O roteiro – escrito por Gary McClain Gannaway, outro conhecedor do gênero – é mais uma pérola. Acompanhamos duas histórias que se integram e se afastam constantemente. De um lado os bastidores, mostrando a dificuldade de se realizar sua própria produção. Do outro, nos deparamos com a realização do filme em si. A maneira como o diretor consegue narrar as duas histórias de forma tão coesa deixam o longa, aparentemente simples, com algumas camadas interessante. Em determinado momento acompanhamos Shane finalizando o terceiro ato, ao mesmo tempo outras personagens estão sendo caçadas pelos donos da casa. A montagem coloca as cenas de forma que o público não sabe se estamos vendo como o roteiro deveria ser, ou se acompanhamos um massacre de fato. Com a conclusão, Biscaia assume o controle dessa ambiguidade, deixando clara sua intenção.

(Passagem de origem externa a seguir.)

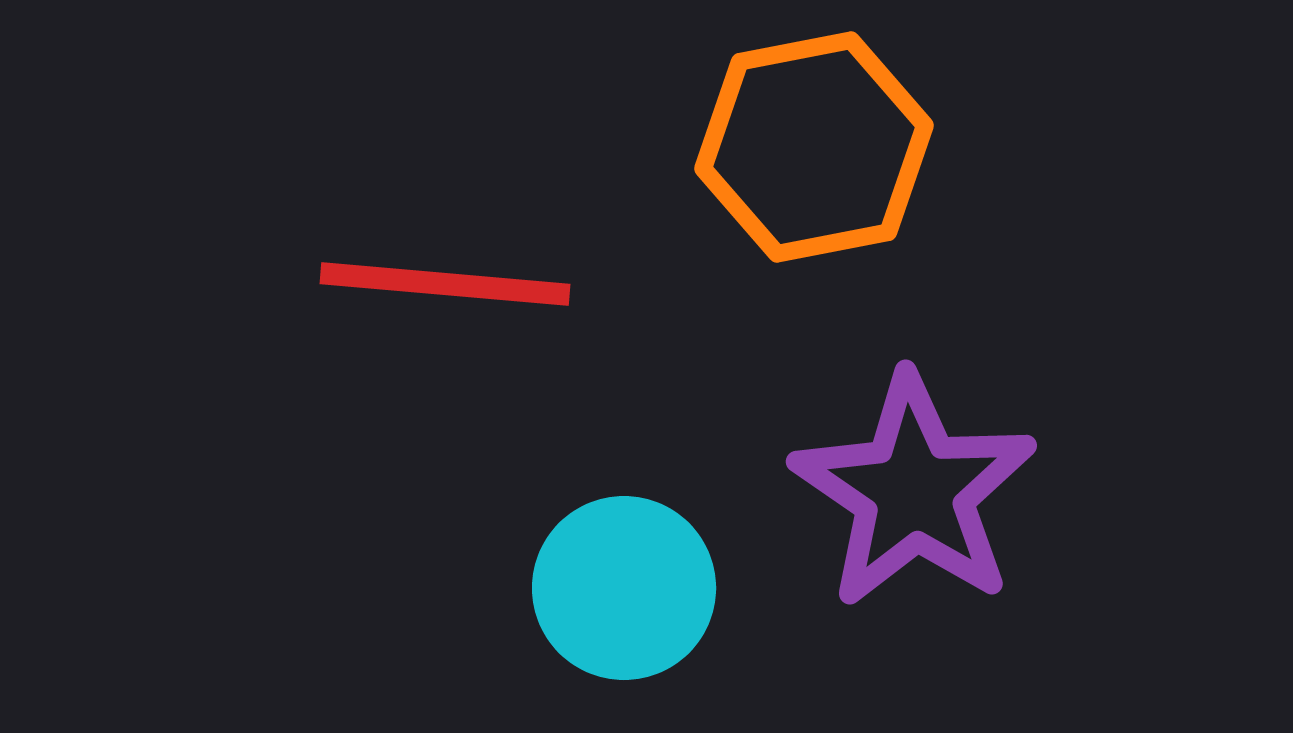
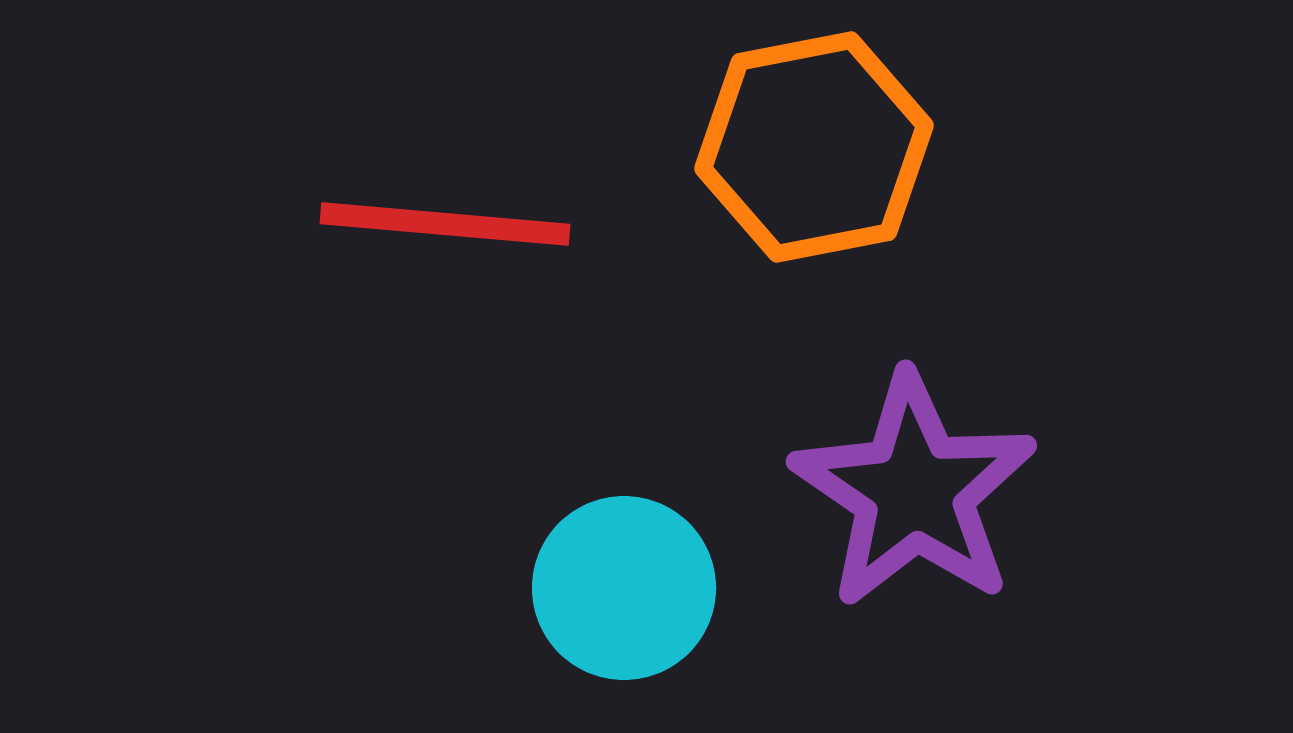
red line: moved 60 px up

Há décadas o cinema de horror nos oferece obras repletas de sangue, violência e ilustres personagens – Michael Myers, Leatherface, Hellraiser, Jason, os zumbis de George Romero (“A Noite dos Mortos Vivos”), para ficar apenas nos mais conhecidos. Assistir a um filme como “Virgens Acorrentadas” é revisitar os longas que deram vida estas figuras, reconhecendo seu valor histórico, tanto visual quanto narrativo. É também um deleite para quem já se viu na situação de tentar realizar seu próprio longa, pouco importando as dificuldades. A ingenuidade de Shane ao longo do filme é uma divertida aproximação entre realizador e público, cujo resultado consegue provar que mesmo o cinema de gênero tem espaço para renovação.